BEGIN EXERCISE MATERIALS

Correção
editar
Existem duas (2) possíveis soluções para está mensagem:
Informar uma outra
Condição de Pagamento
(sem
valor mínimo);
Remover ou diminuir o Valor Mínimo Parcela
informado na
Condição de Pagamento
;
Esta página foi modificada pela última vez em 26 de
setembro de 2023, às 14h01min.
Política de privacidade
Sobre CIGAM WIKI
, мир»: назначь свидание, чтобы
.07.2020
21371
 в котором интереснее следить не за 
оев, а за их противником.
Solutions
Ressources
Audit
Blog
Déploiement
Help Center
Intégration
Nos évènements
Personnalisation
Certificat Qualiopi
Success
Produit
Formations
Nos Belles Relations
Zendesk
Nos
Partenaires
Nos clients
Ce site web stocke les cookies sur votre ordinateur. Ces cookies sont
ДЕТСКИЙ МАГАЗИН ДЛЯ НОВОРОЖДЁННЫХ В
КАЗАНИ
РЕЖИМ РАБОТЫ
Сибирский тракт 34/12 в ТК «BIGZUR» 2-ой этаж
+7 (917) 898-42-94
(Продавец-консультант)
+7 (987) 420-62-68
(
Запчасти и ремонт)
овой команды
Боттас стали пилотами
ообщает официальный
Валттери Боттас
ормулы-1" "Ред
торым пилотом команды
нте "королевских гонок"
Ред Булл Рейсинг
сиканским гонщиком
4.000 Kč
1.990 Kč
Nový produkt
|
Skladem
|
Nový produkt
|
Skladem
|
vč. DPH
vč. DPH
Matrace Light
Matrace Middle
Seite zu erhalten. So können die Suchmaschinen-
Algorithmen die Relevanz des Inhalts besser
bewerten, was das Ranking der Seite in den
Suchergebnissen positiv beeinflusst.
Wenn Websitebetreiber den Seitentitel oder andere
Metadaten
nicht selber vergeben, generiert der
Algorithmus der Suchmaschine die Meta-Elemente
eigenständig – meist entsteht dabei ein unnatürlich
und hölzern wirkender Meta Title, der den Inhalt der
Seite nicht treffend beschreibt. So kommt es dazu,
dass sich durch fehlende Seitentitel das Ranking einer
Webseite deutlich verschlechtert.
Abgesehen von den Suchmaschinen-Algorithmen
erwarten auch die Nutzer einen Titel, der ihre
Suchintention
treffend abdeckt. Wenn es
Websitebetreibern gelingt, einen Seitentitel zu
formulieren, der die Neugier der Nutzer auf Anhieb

END EXERCISE MATERIALS
BEGIN EXERCISE MATERIALS

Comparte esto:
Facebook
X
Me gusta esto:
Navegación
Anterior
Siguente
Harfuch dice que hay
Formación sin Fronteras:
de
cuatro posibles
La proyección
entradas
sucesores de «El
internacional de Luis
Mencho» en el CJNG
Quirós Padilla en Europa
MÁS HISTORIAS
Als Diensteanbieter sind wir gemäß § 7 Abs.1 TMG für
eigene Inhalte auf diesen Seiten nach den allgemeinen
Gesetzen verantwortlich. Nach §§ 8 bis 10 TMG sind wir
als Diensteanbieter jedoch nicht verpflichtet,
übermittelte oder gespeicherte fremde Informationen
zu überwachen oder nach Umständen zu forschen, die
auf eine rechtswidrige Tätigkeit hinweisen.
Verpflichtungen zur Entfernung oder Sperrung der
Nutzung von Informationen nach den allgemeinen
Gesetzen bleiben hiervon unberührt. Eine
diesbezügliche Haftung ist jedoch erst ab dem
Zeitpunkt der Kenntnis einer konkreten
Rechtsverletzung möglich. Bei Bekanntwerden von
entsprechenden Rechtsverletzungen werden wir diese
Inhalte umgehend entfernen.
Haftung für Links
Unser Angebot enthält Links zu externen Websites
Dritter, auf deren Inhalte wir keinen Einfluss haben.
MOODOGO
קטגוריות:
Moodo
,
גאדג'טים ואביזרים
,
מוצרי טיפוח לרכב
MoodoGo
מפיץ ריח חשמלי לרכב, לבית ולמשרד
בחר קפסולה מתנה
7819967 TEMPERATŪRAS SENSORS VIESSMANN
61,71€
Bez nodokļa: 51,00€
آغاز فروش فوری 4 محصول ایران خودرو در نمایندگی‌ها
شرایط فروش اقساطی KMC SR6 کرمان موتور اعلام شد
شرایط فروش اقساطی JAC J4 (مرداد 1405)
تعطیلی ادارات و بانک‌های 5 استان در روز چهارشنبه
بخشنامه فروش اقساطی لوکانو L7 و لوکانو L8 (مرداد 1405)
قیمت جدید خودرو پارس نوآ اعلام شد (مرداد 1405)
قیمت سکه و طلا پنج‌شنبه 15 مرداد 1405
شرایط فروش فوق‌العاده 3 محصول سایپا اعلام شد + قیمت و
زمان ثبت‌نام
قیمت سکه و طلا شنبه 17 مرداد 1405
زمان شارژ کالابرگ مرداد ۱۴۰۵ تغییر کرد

END EXERCISE MATERIALS

TO DO: Among the entries above, the line containing "La proyección", the line containing "Inhalte umgehend entfernen.", and all lines between them are to be restated word for word; nothing else belongs in the reply.

RESPONSE AREA:
La proyección
entradas
sucesores de «El
internacional de Luis
Mencho» en el CJNG
Quirós Padilla en Europa
MÁS HISTORIAS
Als Diensteanbieter sind wir gemäß § 7 Abs.1 TMG für
eigene Inhalte auf diesen Seiten nach den allgemeinen
Gesetzen verantwortlich. Nach §§ 8 bis 10 TMG sind wir
als Diensteanbieter jedoch nicht verpflichtet,
übermittelte oder gespeicherte fremde Informationen
zu überwachen oder nach Umständen zu forschen, die
auf eine rechtswidrige Tätigkeit hinweisen.
Verpflichtungen zur Entfernung oder Sperrung der
Nutzung von Informationen nach den allgemeinen
Gesetzen bleiben hiervon unberührt. Eine
diesbezügliche Haftung ist jedoch erst ab dem
Zeitpunkt der Kenntnis einer konkreten
Rechtsverletzung möglich. Bei Bekanntwerden von
entsprechenden Rechtsverletzungen werden wir diese
Inhalte umgehend entfernen.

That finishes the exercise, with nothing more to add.